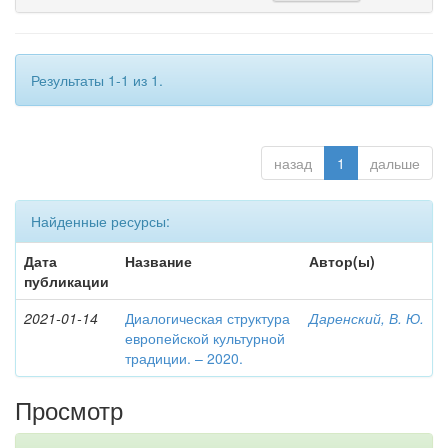
Результаты 1-1 из 1.
назад
1
дальше
Найденные ресурсы:
Дата
Название
Автор(ы)
публикации
2021-01-14
Диалогическая структура
Даренский, В. Ю.
европейской культурной
традиции. – 2020.
Просмотр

= = =

Set down every record exactly as written, but drop the pictures.

Результаты 1-1 из 1.
назад
1
дальше
Найденные ресурсы:
Дата
Название
Автор(ы)
публикации
2021-01-14
Диалогическая структура
Даренский, В. Ю.
европейской культурной
традиции. – 2020.
Просмотр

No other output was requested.